Forty three trials involving 3957 women were included. There were 11 comparisons in this review. Pregnancy rates are reported here since results of live birth rates were lacking. Seven studies (n = 556) were pooled comparing gonadotrophins with anti-oestrogens showing significant higher pregnancy rates with gonadotrophins (OR 1.8, 95% CI 1.2 to 2.7). Five studies (n = 313) compared anti-oestrogens with aromatase inhibitors reporting no significant difference (OR 1.2 95% CI 0.64 to 2.1). The same could be concluded comparing different types of gonadotrophins (9 studies included, n = 576). Four studies (n = 391) reported the effect of adding a GnRH agonist which did not improve pregnancy rates (OR 0.98 95% CI 0.6 to 1.6), although it resulted in significant higher multiple pregnancy rates (OR 2.9 95% CI 1.0 to 8). Data of three studies (n = 299) showed no convincing evidence of adding a GnRH antagonist to gonadotrophins (OR 1.5 95% CI 0.83 to 2.8). The results of two studies (n = 297) reported no evidence of benefit in doubling the dose of gonadotrophins (OR 1.2 95% 0.67 to 1.9) although the multiple pregnancy rates and OHSS rates were increased. For the remaining five comparisons only one or none studies were included.
AUTHORS' CONCLUSIONS: Robust evidence is lacking but based on the available results gonadotrophins might be the most effective drugs when IUI is combined with ovarian hyperstimulation. When gonadotrophins are applied it might be done on a daily basis. When gonadotrophins are used for ovarian stimulation low dose protocols are advised since pregnancy rates do not differ from pregnancy rates which result from high dose regimen, whereas the chances to encounter negative effects from ovarian stimulation such as multiples and OHSS are limited with low dose gonadotrophins. Further research is needed for each comparison made.
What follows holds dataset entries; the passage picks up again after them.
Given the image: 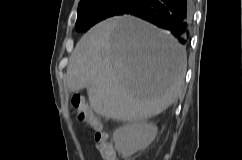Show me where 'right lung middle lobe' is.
Here are the masks:
<instances>
[{"label": "right lung middle lobe", "instance_id": "1", "mask_svg": "<svg viewBox=\"0 0 242 160\" xmlns=\"http://www.w3.org/2000/svg\"><path fill=\"white\" fill-rule=\"evenodd\" d=\"M141 0H81L78 6L76 30L86 32L97 22L122 15Z\"/></svg>", "mask_w": 242, "mask_h": 160}]
</instances>
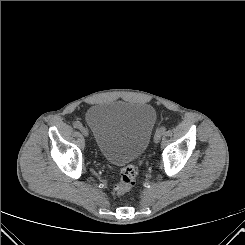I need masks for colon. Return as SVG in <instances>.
<instances>
[{
	"mask_svg": "<svg viewBox=\"0 0 245 245\" xmlns=\"http://www.w3.org/2000/svg\"><path fill=\"white\" fill-rule=\"evenodd\" d=\"M138 174V168L135 164H129L122 168L119 181L114 185L112 194L120 197L132 189Z\"/></svg>",
	"mask_w": 245,
	"mask_h": 245,
	"instance_id": "obj_1",
	"label": "colon"
}]
</instances>
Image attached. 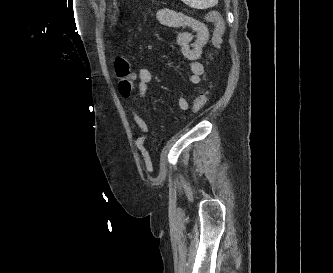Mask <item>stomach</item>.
Listing matches in <instances>:
<instances>
[{
	"mask_svg": "<svg viewBox=\"0 0 333 273\" xmlns=\"http://www.w3.org/2000/svg\"><path fill=\"white\" fill-rule=\"evenodd\" d=\"M108 21L109 23H120L121 18L120 16H109Z\"/></svg>",
	"mask_w": 333,
	"mask_h": 273,
	"instance_id": "stomach-1",
	"label": "stomach"
}]
</instances>
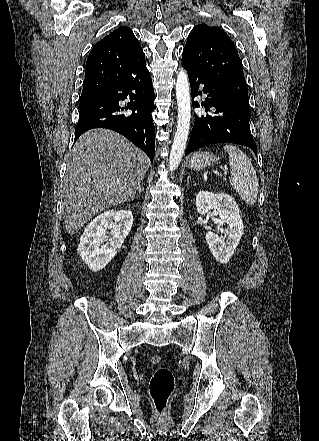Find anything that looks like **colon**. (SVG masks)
Segmentation results:
<instances>
[{"mask_svg":"<svg viewBox=\"0 0 319 441\" xmlns=\"http://www.w3.org/2000/svg\"><path fill=\"white\" fill-rule=\"evenodd\" d=\"M150 361L153 365H160L162 363V357L160 355H153ZM174 386V375L169 368L160 366L155 370L150 379L149 393L154 404L155 412L159 417H164L167 414L168 404L174 391Z\"/></svg>","mask_w":319,"mask_h":441,"instance_id":"1","label":"colon"}]
</instances>
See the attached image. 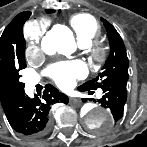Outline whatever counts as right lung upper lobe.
<instances>
[{
  "mask_svg": "<svg viewBox=\"0 0 147 147\" xmlns=\"http://www.w3.org/2000/svg\"><path fill=\"white\" fill-rule=\"evenodd\" d=\"M23 12L18 14L10 24L5 28L0 37V96L1 103L10 99L5 95L3 89V80L9 70L17 65L24 46L21 43L20 22L22 20Z\"/></svg>",
  "mask_w": 147,
  "mask_h": 147,
  "instance_id": "1",
  "label": "right lung upper lobe"
}]
</instances>
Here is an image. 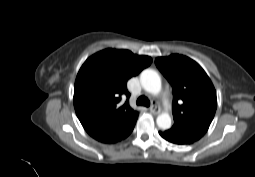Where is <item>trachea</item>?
I'll return each mask as SVG.
<instances>
[{"label":"trachea","instance_id":"1","mask_svg":"<svg viewBox=\"0 0 255 177\" xmlns=\"http://www.w3.org/2000/svg\"><path fill=\"white\" fill-rule=\"evenodd\" d=\"M137 105H142V106H146L148 107L150 105V102L148 100L147 97L145 96H140L138 99H137Z\"/></svg>","mask_w":255,"mask_h":177}]
</instances>
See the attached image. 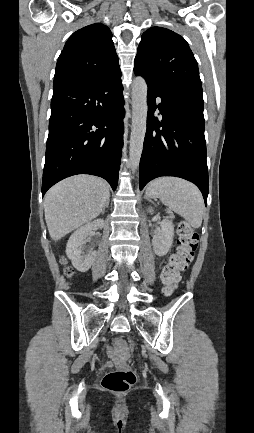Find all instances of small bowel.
Masks as SVG:
<instances>
[{
  "label": "small bowel",
  "mask_w": 254,
  "mask_h": 433,
  "mask_svg": "<svg viewBox=\"0 0 254 433\" xmlns=\"http://www.w3.org/2000/svg\"><path fill=\"white\" fill-rule=\"evenodd\" d=\"M167 291H168V287H167V286H165V287H164V292H165V294H167V295H170V294H168V292H167Z\"/></svg>",
  "instance_id": "1"
}]
</instances>
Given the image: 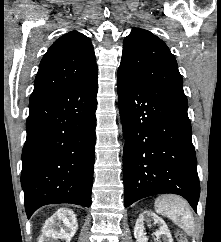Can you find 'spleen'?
<instances>
[{
  "instance_id": "obj_1",
  "label": "spleen",
  "mask_w": 221,
  "mask_h": 242,
  "mask_svg": "<svg viewBox=\"0 0 221 242\" xmlns=\"http://www.w3.org/2000/svg\"><path fill=\"white\" fill-rule=\"evenodd\" d=\"M156 213L169 218L187 235L195 231L194 217L188 202L180 196L161 195L155 200Z\"/></svg>"
}]
</instances>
宫腔内人工授精(IUI)联合卵巢过度刺激(OH)已被证明是治疗不育夫妇的一种有效方法。已经提出了几种联合IUI的卵巢刺激方案,但仍不清楚哪种刺激方案和哪种剂量最具成本效益。
评估适用于所有适应症的宫腔内人工授精的卵巢刺激方案。
我们检索了所有描述比较不同卵巢刺激方案后进行IUI的随机对照试验的出版物。我们检索了月经失调和不育症组的对照试验中央注册库(CENTRAL)。我们检索了MEDLINE(1966年1月至今)和EMBASE(1980年至今)的电子数据库。
本综述仅考虑纳入随机对照试验。选择并详细回顾了比较不同卵巢刺激方案联合IUI的试验。
两位独立的综述作者独立评估试验质量并提取数据。
纳入了涉及3957名女性的43项试验。本综述中有11项比较。由于缺乏活产率结果,此处报告了妊娠率。汇总了7项研究(n = 556),比较了促性腺激素与抗雌激素,结果显示促性腺激素的妊娠率显著更高(OR 1.8,95% CI 1.2至2.7)。5项研究(n = 313)比较了抗雌激素与芳香化酶抑制剂,报告无显著差异(OR 1.2,95% CI 0.64至2.1)。比较不同类型的促性腺激素(纳入9项研究,n = 576)也可得出相同结论。4项研究(n = 391)报告了添加GnRH激动剂的效果,虽未提高妊娠率(OR 0.98,95% CI 0.6至1.6),但导致多胎妊娠率显著更高(OR 2.9,95% CI 1.0至8)。3项研究(n = 299)的数据显示,没有令人信服的证据表明在促性腺激素中添加GnRH拮抗剂有效果(OR 1.5,95% CI 0.83至2.8)。2项研究(n = 297)的结果报告,没有证据表明将促性腺激素剂量加倍有益(OR 1.2,95% 0.67至1.9),尽管多胎妊娠率和卵巢过度刺激综合征(OHSS)发生率有所增加。对于其余5项比较,仅纳入了1项或未纳入任何研究。
缺乏有力证据,但根据现有结果,当IUI联合卵巢过度刺激时,促性腺激素可能是最有效的药物。应用促性腺激素时可每日进行。当使用促性腺激素进行卵巢刺激时,建议采用低剂量方案,因为低剂量方案的妊娠率与高剂量方案的妊娠率无差异,而低剂量促性腺激素导致卵巢刺激不良反应如多胎和OHSS的几率有限。对于所做的每项比较都需要进一步研究。